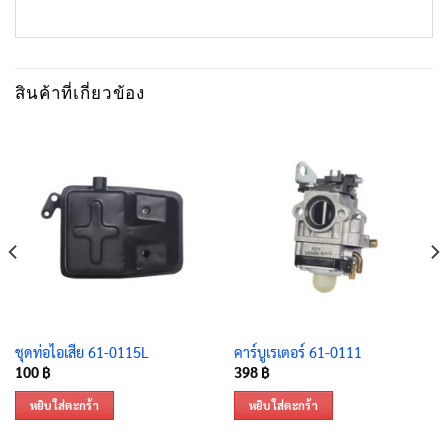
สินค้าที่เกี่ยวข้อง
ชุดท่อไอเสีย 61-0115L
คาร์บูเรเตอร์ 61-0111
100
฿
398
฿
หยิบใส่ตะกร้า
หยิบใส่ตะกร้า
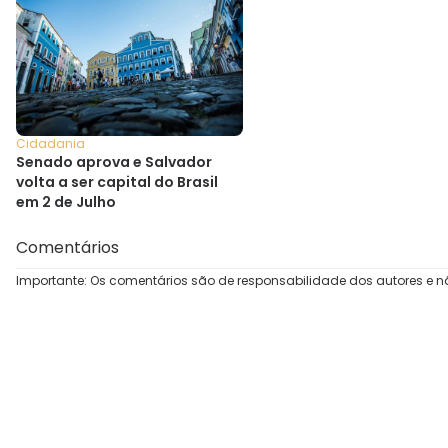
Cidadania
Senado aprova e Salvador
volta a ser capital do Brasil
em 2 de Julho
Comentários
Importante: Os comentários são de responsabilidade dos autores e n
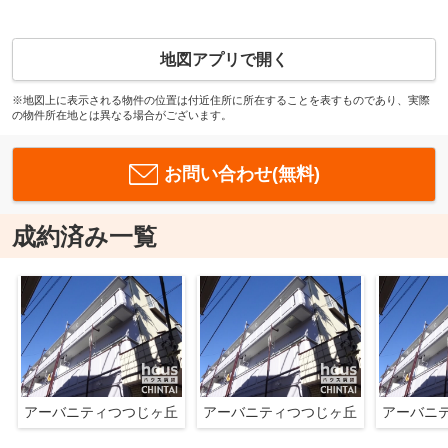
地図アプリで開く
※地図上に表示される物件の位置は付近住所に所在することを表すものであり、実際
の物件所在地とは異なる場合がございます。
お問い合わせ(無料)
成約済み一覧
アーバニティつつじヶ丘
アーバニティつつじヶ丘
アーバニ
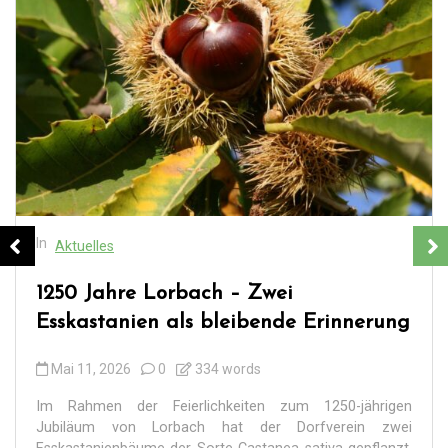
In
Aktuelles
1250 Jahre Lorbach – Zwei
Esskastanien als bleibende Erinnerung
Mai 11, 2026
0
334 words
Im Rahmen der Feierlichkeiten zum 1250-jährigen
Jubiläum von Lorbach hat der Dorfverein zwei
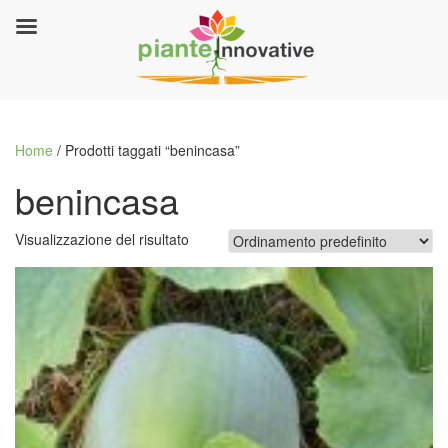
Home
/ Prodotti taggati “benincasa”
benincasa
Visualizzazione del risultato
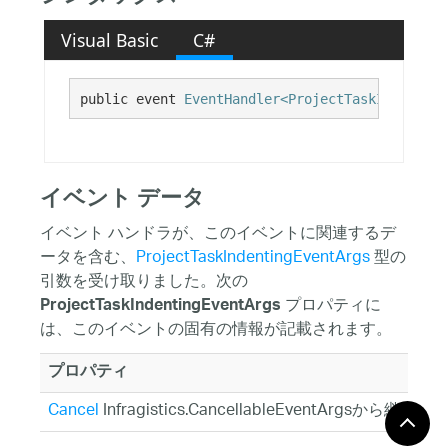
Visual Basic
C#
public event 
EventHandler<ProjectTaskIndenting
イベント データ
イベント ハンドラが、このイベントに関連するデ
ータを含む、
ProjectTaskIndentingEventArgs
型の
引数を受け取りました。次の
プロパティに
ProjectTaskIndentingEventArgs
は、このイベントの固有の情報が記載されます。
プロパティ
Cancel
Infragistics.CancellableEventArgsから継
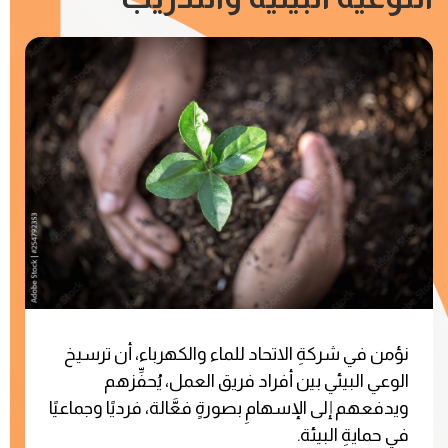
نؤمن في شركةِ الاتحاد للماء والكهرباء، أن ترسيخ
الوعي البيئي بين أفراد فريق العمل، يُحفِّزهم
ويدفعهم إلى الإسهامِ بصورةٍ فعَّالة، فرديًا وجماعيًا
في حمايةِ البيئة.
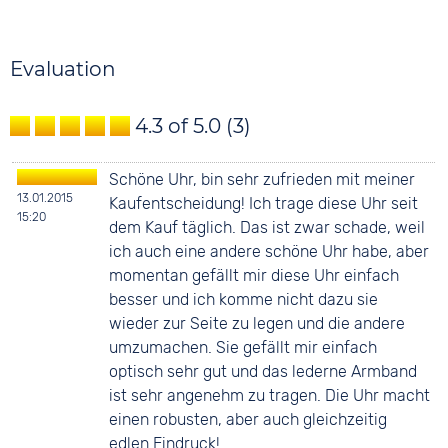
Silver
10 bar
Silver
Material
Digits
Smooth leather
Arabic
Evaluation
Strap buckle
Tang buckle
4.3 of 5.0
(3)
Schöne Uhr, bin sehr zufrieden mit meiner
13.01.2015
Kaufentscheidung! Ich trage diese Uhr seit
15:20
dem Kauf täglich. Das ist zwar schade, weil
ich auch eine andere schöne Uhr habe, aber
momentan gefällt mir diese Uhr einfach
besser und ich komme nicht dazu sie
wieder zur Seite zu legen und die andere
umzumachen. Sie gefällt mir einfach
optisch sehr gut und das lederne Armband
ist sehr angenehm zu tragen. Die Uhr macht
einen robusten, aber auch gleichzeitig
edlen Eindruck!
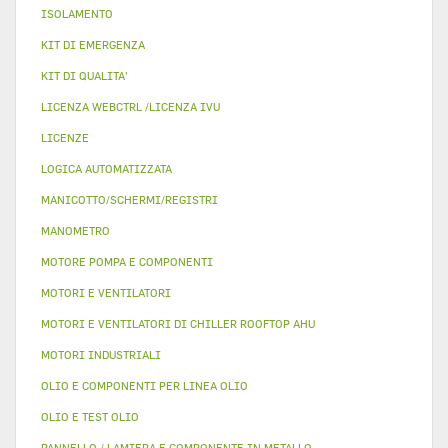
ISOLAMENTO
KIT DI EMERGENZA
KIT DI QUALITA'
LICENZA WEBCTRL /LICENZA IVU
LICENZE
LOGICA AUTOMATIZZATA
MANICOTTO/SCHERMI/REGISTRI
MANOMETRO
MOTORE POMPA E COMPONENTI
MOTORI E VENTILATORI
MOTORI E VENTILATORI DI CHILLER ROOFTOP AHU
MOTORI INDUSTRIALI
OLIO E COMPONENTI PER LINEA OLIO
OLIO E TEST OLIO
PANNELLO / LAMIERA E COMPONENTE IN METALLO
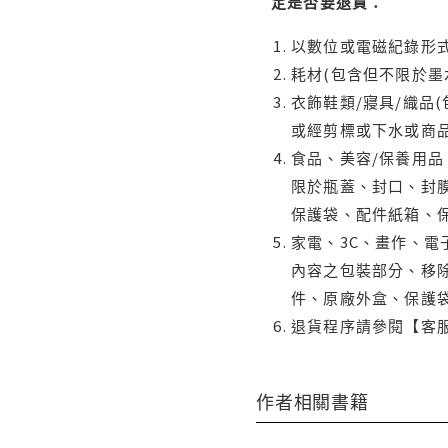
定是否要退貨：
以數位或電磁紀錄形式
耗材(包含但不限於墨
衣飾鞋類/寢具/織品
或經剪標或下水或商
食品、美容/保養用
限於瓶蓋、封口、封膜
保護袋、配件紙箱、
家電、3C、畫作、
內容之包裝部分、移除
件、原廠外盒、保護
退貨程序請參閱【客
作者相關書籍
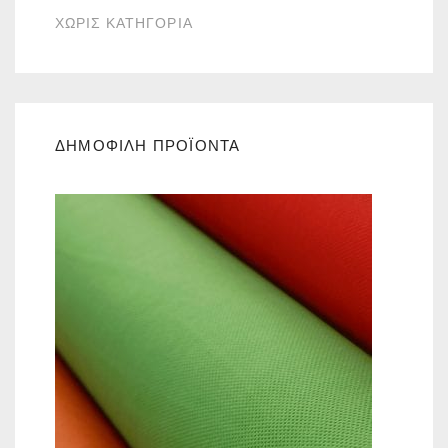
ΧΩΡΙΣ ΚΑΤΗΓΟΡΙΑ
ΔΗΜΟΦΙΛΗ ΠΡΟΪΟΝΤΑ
----------------------------------------
=== What is expected ===
Go through the records and count the lines that include the string "sehr"; state that number alone.

=== Written solution ===
3